Stevie Wonder and Tiger Woods are in a restaurant having dinner. Woods turns to Wonder and says, 'How's the singing
career going?' 

Stevie Wonder replies, 'Not too bad. How's the golf?'

Woods replies, 'Not too bad. I've had some problems with my swing, but I think I've got that going right now.'

Stevie says, 'I always find that when my swing goes wrong, I need to stop playing for a while and not think about it. Then, the
next time I play, it seems to be all right.'

Tiger says, 'You play golf?'

Wonder says, 'Oh, yes, I've been playing for years.'

Woods says, 'But you're blind! How can you play golf if you can't see?'

Wonder replies, 'I get my caddy to stand in the middle of the fairway and call to me. I listen for the sound of his voice and
play the ball toward him.
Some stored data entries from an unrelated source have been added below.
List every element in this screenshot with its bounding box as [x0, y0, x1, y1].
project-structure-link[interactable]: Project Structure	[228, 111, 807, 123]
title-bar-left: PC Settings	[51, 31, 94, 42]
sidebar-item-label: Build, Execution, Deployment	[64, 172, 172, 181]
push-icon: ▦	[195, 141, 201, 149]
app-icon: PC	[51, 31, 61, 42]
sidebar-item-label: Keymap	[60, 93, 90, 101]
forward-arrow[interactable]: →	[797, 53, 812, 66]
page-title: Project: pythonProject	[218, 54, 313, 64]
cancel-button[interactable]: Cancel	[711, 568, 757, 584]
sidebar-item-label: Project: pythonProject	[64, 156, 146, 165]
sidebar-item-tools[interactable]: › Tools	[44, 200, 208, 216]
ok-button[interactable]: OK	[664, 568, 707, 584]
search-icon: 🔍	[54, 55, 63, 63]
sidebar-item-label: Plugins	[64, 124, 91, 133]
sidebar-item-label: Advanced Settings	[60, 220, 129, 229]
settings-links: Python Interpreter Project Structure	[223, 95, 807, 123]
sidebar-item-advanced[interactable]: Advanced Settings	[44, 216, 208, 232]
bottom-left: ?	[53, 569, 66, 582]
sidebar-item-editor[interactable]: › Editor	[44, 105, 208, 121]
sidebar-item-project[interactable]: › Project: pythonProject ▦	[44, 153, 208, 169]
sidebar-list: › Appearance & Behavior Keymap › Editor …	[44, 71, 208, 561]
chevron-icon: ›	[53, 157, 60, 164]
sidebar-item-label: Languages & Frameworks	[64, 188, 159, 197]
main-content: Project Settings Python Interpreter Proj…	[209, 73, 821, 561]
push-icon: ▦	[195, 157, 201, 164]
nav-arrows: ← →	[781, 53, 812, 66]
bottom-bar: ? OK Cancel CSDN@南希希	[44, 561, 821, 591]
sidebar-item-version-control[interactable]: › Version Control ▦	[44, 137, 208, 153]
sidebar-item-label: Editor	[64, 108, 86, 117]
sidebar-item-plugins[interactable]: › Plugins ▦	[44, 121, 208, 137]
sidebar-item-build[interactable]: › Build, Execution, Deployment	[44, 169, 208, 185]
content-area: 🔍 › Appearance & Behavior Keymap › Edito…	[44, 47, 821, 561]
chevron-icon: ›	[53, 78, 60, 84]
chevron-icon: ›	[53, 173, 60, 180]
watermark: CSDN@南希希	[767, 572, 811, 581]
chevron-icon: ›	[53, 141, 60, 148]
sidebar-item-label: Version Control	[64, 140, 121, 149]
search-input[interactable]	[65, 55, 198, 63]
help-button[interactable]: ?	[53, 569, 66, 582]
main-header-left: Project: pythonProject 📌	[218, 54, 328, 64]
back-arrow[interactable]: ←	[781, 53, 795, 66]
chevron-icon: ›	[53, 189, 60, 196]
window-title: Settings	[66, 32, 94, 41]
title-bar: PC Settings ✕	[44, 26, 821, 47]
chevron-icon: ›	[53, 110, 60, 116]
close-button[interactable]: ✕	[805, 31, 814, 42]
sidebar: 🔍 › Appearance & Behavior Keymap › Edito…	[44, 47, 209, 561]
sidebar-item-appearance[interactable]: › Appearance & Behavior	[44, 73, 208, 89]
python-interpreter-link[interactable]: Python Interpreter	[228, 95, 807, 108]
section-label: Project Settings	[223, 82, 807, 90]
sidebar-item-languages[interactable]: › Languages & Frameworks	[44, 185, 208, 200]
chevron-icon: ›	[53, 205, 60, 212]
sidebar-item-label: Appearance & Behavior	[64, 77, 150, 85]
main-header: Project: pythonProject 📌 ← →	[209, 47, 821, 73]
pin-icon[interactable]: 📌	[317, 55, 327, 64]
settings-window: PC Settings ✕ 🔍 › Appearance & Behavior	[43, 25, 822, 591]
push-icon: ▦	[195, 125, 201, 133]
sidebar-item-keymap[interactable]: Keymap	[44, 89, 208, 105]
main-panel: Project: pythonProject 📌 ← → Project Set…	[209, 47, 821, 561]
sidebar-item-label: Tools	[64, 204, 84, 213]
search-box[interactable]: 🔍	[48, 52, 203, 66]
Then, when I get to where the ball lands, the caddy moves to the green or farther down the fairway
and again I play the ball toward his voice.'

'But how do you putt?' asks Woods.

'Well,' says Stevie, 'I get my caddy to lean down in front of the hole and call to me with his head on the ground, and I just
play the ball toward his voice.'

Woods asks, 'What's your handicap?'

Stevie says, 'Well, I'm a scratch golfer.'

Woods, incredulous, says to Stevie, 'We've got to play a round sometime.'

Wonder replies, 'Well, people don't take me seriously, so I only play for money, and never play for less than $10,000 a hole.'

Woods thinks about it and says, 'OK, I'm up for that. When would you like to play?'

Stevie says, 'Pick a night.'


----------



## AThornquist (Jan 7, 2009)

Ha! Very funny.


----------



## LawrenceU (Jan 7, 2009)

This guy has a 16 handicap.
[ame=http://www.youtube.com/watch?v=IgSxOhsIK_A]YouTube - Blind Golfer Ivars Weide[/ame]


----------



## PresbyDane (Jan 7, 2009)

Ja warum den nicht, so lest das sich jah auch machen!


----------



## AThornquist (Jan 7, 2009)

Martin Marsh said:


> Ja warum den nicht, so lest das sich jah auch machen!



Domoarigoto, Mr. Roboto.


----------



## PresbyDane (Jan 7, 2009)

No not really it is German

-----Added 1/7/2009 at 04:22:38 EST-----

And no I am not writing in tounges


----------



## Ivan (Jan 7, 2009)

Martin Marsh said:


> No not really it is German
> 
> -----Added 1/7/2009 at 04:22:38 EST-----
> 
> And no I am not writing in tounges



Yes, you are...the German tongue.


----------



## PresbyDane (Jan 7, 2009)

Okay, you are right


----------